令和7(2025)年、東京地方の梅雨明けは6月28日頃だった。7月には猛暑猛暑猛暑。一方、令和8(2026)年6月はオホーツク海高気圧が頑張って、平年より低い気温で推移したという。過ごしやすい6月だったのだが、7月に入ると南方はるか太平洋上を西走する台風9号が呼び水となって、太平洋高気圧が一気に勢力を西に拡大。蒸し暑い日々がついに到来してしまったようだ。
一般に盛夏になると、立ち食いそば屋の売り上げは低迷する。特に茹で麺使用の店は暑さの影響が大きいとか。そうなると、涼し気なメニューを考案して客を呼び戻そうと各店も必死になるわけである。

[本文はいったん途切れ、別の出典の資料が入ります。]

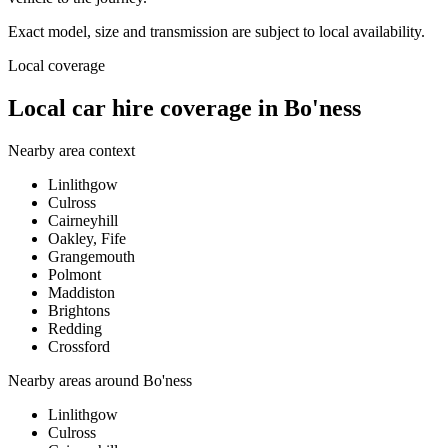
Exact model, size and transmission are subject to local availability.
Local coverage
Local car hire coverage in Bo'ness
Nearby area context
Linlithgow
Culross
Cairneyhill
Oakley, Fife
Grangemouth
Polmont
Maddiston
Brightons
Redding
Crossford
Nearby areas around
Bo'ness
Linlithgow
Culross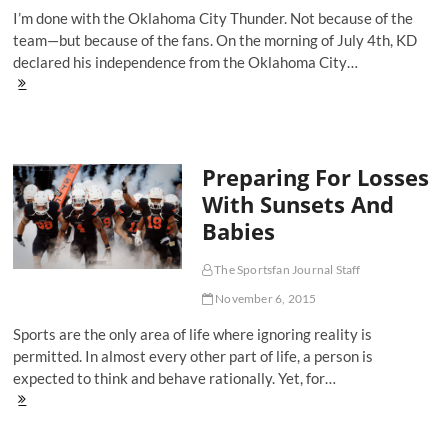
Reality
I’m done with the Oklahoma City Thunder. Not because of the
Of
Race
team—but because of the fans. On the morning of July 4th, KD
In
declared his independence from the Oklahoma City…
America
Why
I'm
Done
with
the
Preparing For Losses
Oklahoma
City
With Sunsets And
Thunder
Babies
The Sportsfan Journal Staff
November 6, 2015
Sports are the only area of life where ignoring reality is
permitted. In almost every other part of life, a person is
expected to think and behave rationally. Yet, for…
Preparing
For
Losses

今年の夏も、紳士淑女は冷たい麺を目指すわけである。そこで、今年、東京近郊で出会った「涼を求める変わり種メニュー」を紹介しようと思う。
◆◆◆
7月に超本格的な「冷やし中華」を始めた「豊はる」/神田小川町
神田小川町の「豊はる」は肉に特化した立ち食いそば屋として広く認知されている。
豚ばら軟骨を使った「パイカそば」やチャーシューがどんぶり一面をおおって登場する「チャーシューそば」、牛ばら肉をたくさん使った「牛ばらそば」などが大人気。店主の西村歩大将が肉料理に携わっていたことから、毎月のように牛肉や豚肉などを使った新メニューが登場している。

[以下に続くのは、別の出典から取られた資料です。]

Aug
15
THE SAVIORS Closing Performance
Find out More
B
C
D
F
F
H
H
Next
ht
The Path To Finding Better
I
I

7月になりふらっと訪問したところ、店頭に「瑞穂のいも豚を使用した冷やし中華」(1100円)のメニューを発見。「瑞穂のいも豚」は茨城県の銘柄豚。さつま芋やハーブの飼料で育てた豚で、ビタミンEが一般豚より2倍以上豊富で、保水性が良く、新鮮さが長持ちするという。

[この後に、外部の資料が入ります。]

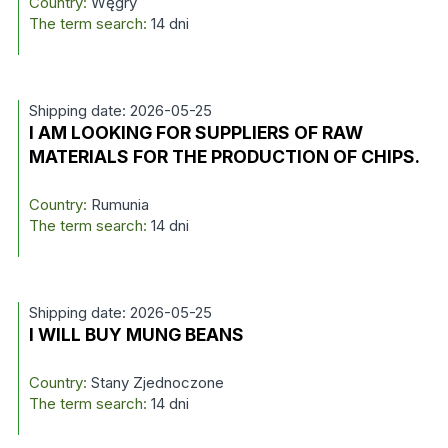
Country:
Węgry
The term search:
14 dni
Shipping date: 2026-05-25
I AM LOOKING FOR SUPPLIERS OF RAW
MATERIALS FOR THE PRODUCTION OF CHIPS.
Country:
Rumunia
The term search:
14 dni
Shipping date: 2026-05-25
I WILL BUY MUNG BEANS
Country:
Stany Zjednoczone
The term search:
14 dni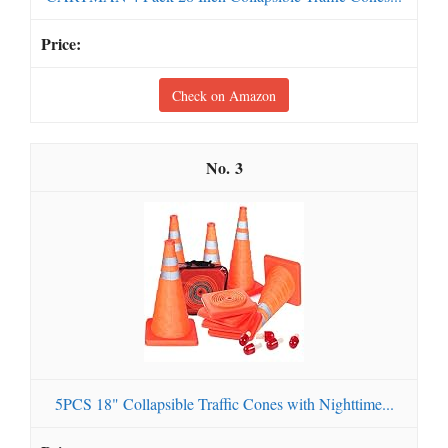
Check on Amazon
3
5PCS 18" Collapsible Traffic Cones with Nighttime...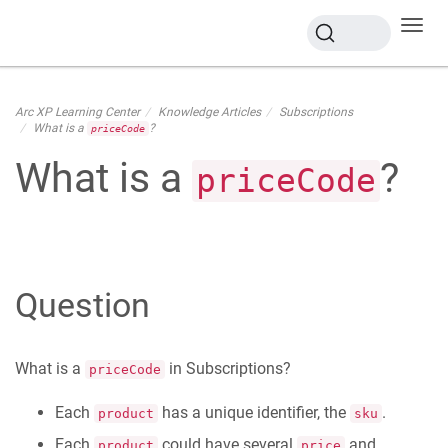
Toggl
navig
Arc XP Learning Center
Knowledge Articles
Subscriptions
What is a
?
priceCode
What is a
?
priceCode
Question
What is a
in Subscriptions?
priceCode
Each
has a unique identifier, the
.
product
sku
Each
could have several
and
product
price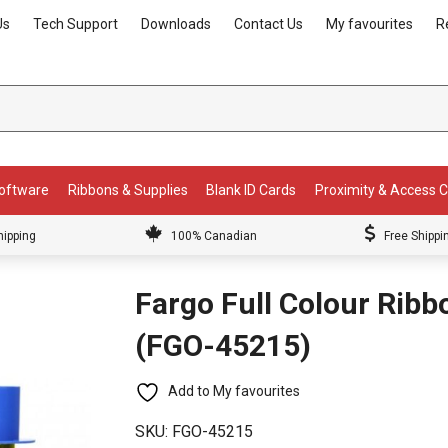
Us
Tech Support
Downloads
Contact Us
My favourites
R
Software
Ribbons & Supplies
Blank ID Cards
Proximity & Access 
hipping
100% Canadian
Free Shippi
Fargo Full Colour Rib
(FGO-45215)
Add to My favourites
SKU:
FGO-45215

立ち食いそば屋で「冷やし中華」を提供する店は少ない。蒲田の「信濃路」でみかけたくらいだ。さっそく注文してみたのだが、「麺を茹でますので3分お待ちください」と言われて登場したどんぶりをみるとすごく本格的で驚いた。
まず瑞穂のいも豚のばら肉をどさっとのせている。
私はチャーシューが乗るのだろうと先入観で勘違いしていた。そして錦糸卵にする前の薄焼き卵が数枚のる。きゅうり、瑞々しいわかめ、中央に紅生姜、白ごまが振られ、そして、きれいに塗られたからしが添えられている。
ちらっとみえる麺を引っ張り出すと、中太の生らーめんが現われた。まず麺をひとくち。おお、これはすごいコシで本格的だ。
そして、つけだれはなんとごまだれ。酸っぱい醤油だれを想像していたのだが、これもまた勘違いである。このごまだれは酸味が少なく、返しと合わせているのだろう。ほんのり鰹節の粉の香りがする。薄焼き卵もいいアイデアである。わかめときゅうりと一緒に麺を食べるとこれはもうたまらない。
7月のおすすめメニューだが、この夏いっぱいは継続してほしいくらいだ。